A Room of My Own

In the summer of 1995, I stood before an auditorium of parents at the University of Oregon and told them “One piece of advice: don’t redo your child’s bedroom the moment they leave for college.”

I was a member of the Student Orientation Staff at the time, answering questions and giving advice to parents of incoming freshman. I was speaking to them from experience – even years later, it still bothered me that not long after I left for UO in 1991, my parents changed my childhood bedroom into a guest room/playroom/catchall of sorts. It left me feeling restless and untethered when I went home to visit, because “home” didn’t feel nearly as certain without a room of my own.

Fast forward 20 years, and my second daughter is getting ready to graduate high school. And what’s been on my mind more and more these days (beyond, of course, excitement for her future and the pang of knowing I’ll miss her)? Wanting to re-arrange the bedrooms for our kids still left at home.

See, right now our two teenage daughters share a room that sits over the length/width of our garage – meaning, it’s quite big. Our sons each have their own room, and my husband has a home office.

My “home office” consists of a desk in a nook of our kitchen. I am at the center of everything, which has worked well while we’ve had young kids at home during the school day. I could watch them, be tuned in, but still get work done. But now all the kids are at school, and all I’m in the center of is dirty dishes, the home phone ringing, the dogs and cats chasing each other, and so on.

I want a room of my own.

office guest room combo

Not a room in our house – but isn’t it lovely? Photo credit apartmenttherapy.com.
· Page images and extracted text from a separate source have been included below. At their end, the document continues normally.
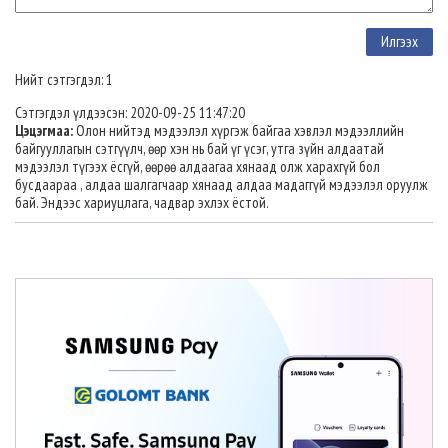
Нийт сэтгэгдэл: 1
Сэтгэгдэл үлдээсэн: 2020-09-25 11:47:20
Цэцэгмаа:
Олон нийтэд мэдээлэл хүргэж байгаа хэвлэл мэдээллийн
байгууллагын сэтгүүлч, өөр хэн нь бай үг үсэг, утга зүйн алдаатай
мэдээлэл түгээх ёсгүй, өөрөө алдаагаа хянаад олж харахгүй бол
бусдаараа , алдаа шалгагчаар хянаад алдаа мадаггүй мэдээлэл оруулж
бай. Эндээс хариуцлага, чадвар эхлэх ёстой.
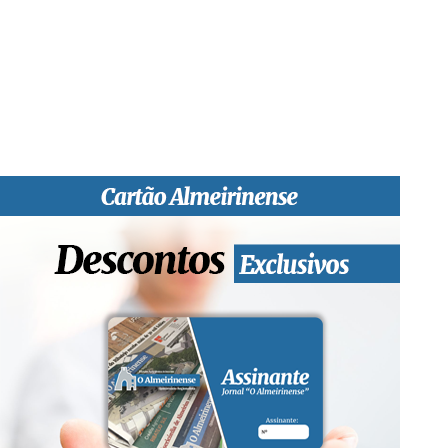
profissional e social e de todas as idades com forte incidência
informativa local e regional. Desde Outubro de 1955 a informar
sobretudo almeirinenses mas também os nossos concelhos
vizinhos, o nosso Quinzenário está, no presente, apostado na
qualidade de informação em todas as suas vertentes, na
edição papel, edição online e nas redes sociais.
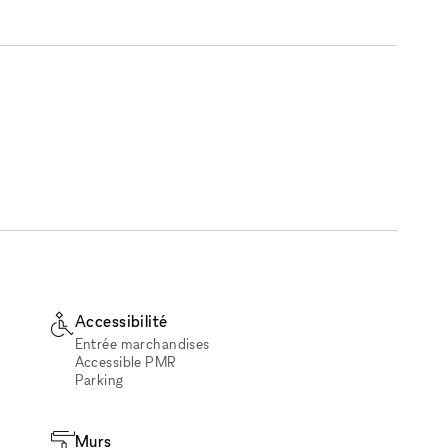
Accessibilité
Entrée marchandises
Accessible PMR
Parking
Murs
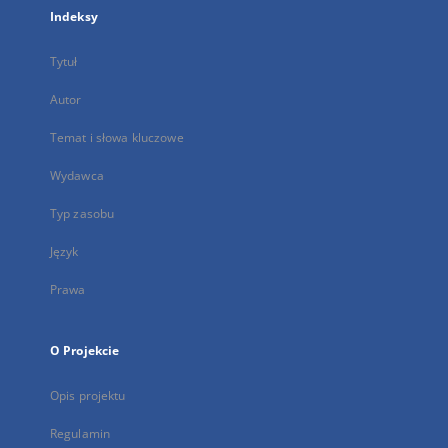
Indeksy
Tytuł
Autor
Temat i słowa kluczowe
Wydawca
Typ zasobu
Język
Prawa
O Projekcie
Opis projektu
Regulamin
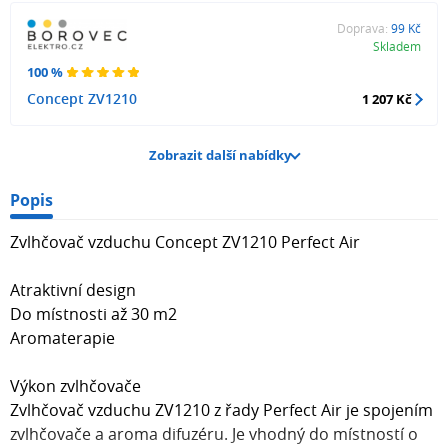
Doprava:
99 Kč
Skladem
100 %
Concept ZV1210
1 207 Kč
Zobrazit další nabídky
Popis
Zvlhčovač vzduchu Concept ZV1210 Perfect Air
Atraktivní design
Do místnosti až 30 m2
Aromaterapie
Výkon zvlhčovače
Zvlhčovač vzduchu ZV1210 z řady Perfect Air je spojením
zvlhčovače a aroma difuzéru. Je vhodný do místností o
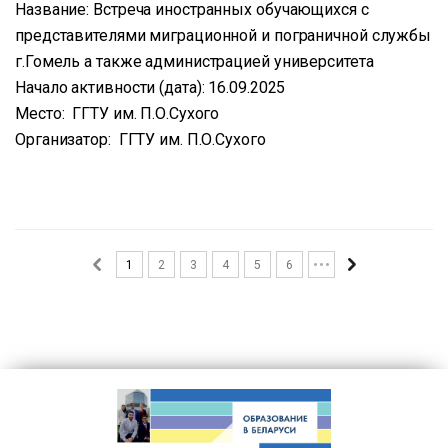
Название: Встреча иностранных обучающихся с
представителями миграционной и пограничной службы
г.Гомель а также администрацией университета
Начало активности (дата): 16.09.2025
Место: ГГТУ им. П.О.Сухого
Организатор: ГГТУ им. П.О.Сухого
1
2
3
4
5
6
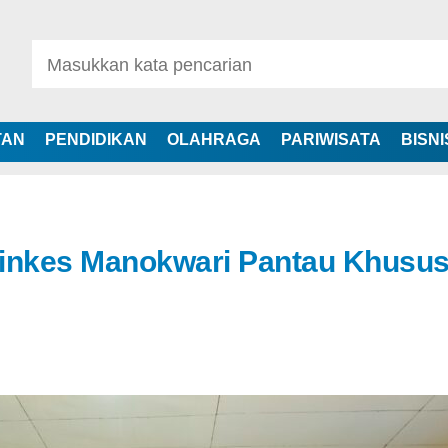
TAN
PENDIDIKAN
OLAHRAGA
PARIWISATA
BISNI
 Dinkes Manokwari Pantau Khusu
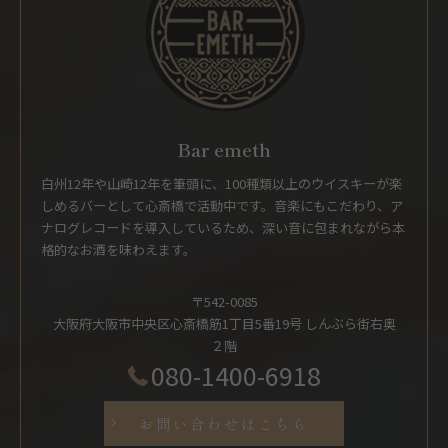
Bar emeth
白州12年や山崎12年を筆頭に、100種類以上のウイスキーが楽
しめるバーとして心斎橋で活動中です。音楽にもこだわり、ア
ナログレコードを導入しているため、深い音に包まれながら本
格的なお酒を味わえます。
〒542-0085
大阪府大阪市中央区心斎橋筋1丁目5番19号 しんぶら街右奥
２階
080-1400-6918
お問い合わせはこちら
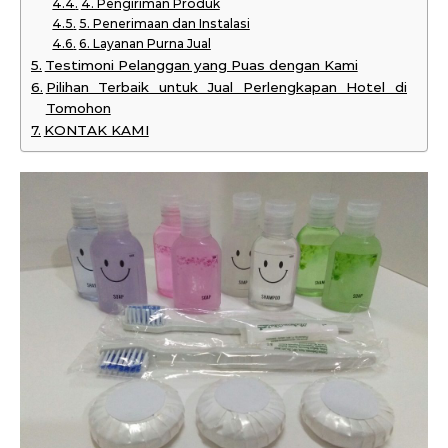
4. Pengiriman Produk
5. Penerimaan dan Instalasi
6. Layanan Purna Jual
Testimoni Pelanggan yang Puas dengan Kami
Pilihan Terbaik untuk Jual Perlengkapan Hotel di
Tomohon
KONTAK KAMI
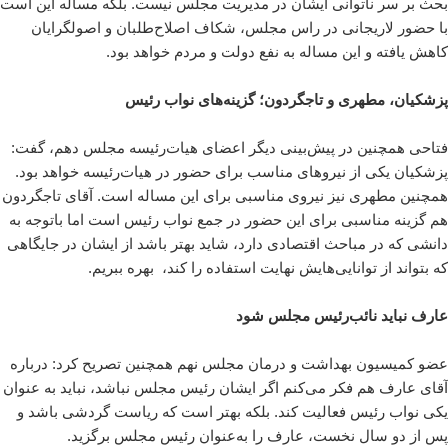
بحث بر سر ناتوانی ایشان در مدیریت مجلس نیست. بلکه مساله این است
با حضور لاریجانی در راس مجلس، شکاف اصلاح‌طلبان و اصولگرایان
کاهش یافته و این مساله به نفع دولت و مردم خواهد بود.
پزشکیان، مطهری و تاجگردون؛ گزینه‌های نواب رئیس
فتاحی همچنین در پیش‌بینی دیگر اعضای هیات‌رئیسه مجلس دهم، گفت:
پزشکیان یکی از نیروهای مناسب برای حضور در هیات‌رئیسه خواهد بود.
همچنین مطهری نیز نیروی مناسبی برای این مساله است. آقای تاجگردون
هم گزینه مناسبی برای این حضور در جمع نواب رئیس است اما باتوجه به
دانشی که در مباحث اقتصادی دارد، شاید بهتر باشد از ایشان در جایگاهی
که بتواند از توانایی‌هایش ‌‌نهایت استفاده را کند، ‌ بهره ببریم.
عارف نباید نائب‌رئیس مجلس شود
عضو کمیسیون بهداشت و درمان مجلس نهم همچنین تصریح کرد: درباره
آقای عارف هم فکر می‌کنم اگر ایشان رئیس مجلس نباشد، نباید به عنوان
یکی نواب رئیس فعالیت کند. بلکه بهتر است که ریاست گردشی باشد و
پس از دو سال نخست، عارف را به‌عنوان رئیس مجلس برگزید.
A place for my work, yes, but also a place to read, a place to reflect, a place to be creative. Where I can be separate from household chores still needing to be done, getting to them in another appointed time.

I have tried going to the library and other places that might simulate an “office” setting, but it’s just not the same. I want privacy, a chance to get up and meander if my mind is stuck on something, and frankly, the opportunity to grab a snack or use the bathroom without leaving my personal belongings vulnerable.

My husband insists on a perfectly reasonable plan: move our daughter left at home to one of the boy’s rooms, move the two boys into the room the girls have been sharing. Easy peasy! That opens the downstairs boy’s room for me to take as an office (which would likely also double as a guest room).

And yet, I hesitate to do that to my older daughter just yet. I don’t want her to experience the disorientation of coming back to a changed “home,” even though now as a parent, I understand the commodity of living space, and the feeling of having waited so long for my own little corner of the universe.

So, we’re currently at a standstill. We still have time to figure out what we’ll do – my daughter isn’t even out of the house yet! For her part, she has asked us to hold off on any major changes until the end of the year or so. That feels like a reasonable compromise. Until then, I’ll still allow myself the fancy of daydreaming about “my” room.

What about you? Have you had a child move out? What did you do with their room once they were gone?

  • Jennifer Donovan

    A friend of mine had 3 boys. The 2 younger shared a room, and when the oldest went to college, I asked if she was going to let one of her other sons move in. She said, “Not for a year. I want it to be his home. They can go in there for alone time or use the desk, but it’s still his room.” It didn’t make logical sense, but it totally makes sense to keep that foundation and sense of home during the first part of that transition.

  • Interesting. We’re still years away from dealing with this, and yet I’m already thinking about it. I have a funny feeling this will be an especially big deal for our oldest daughter when she goes away. She’s not a fan of change…like at all. And she hates getting rid of stuff. Good thoughts though to consider. Thanks.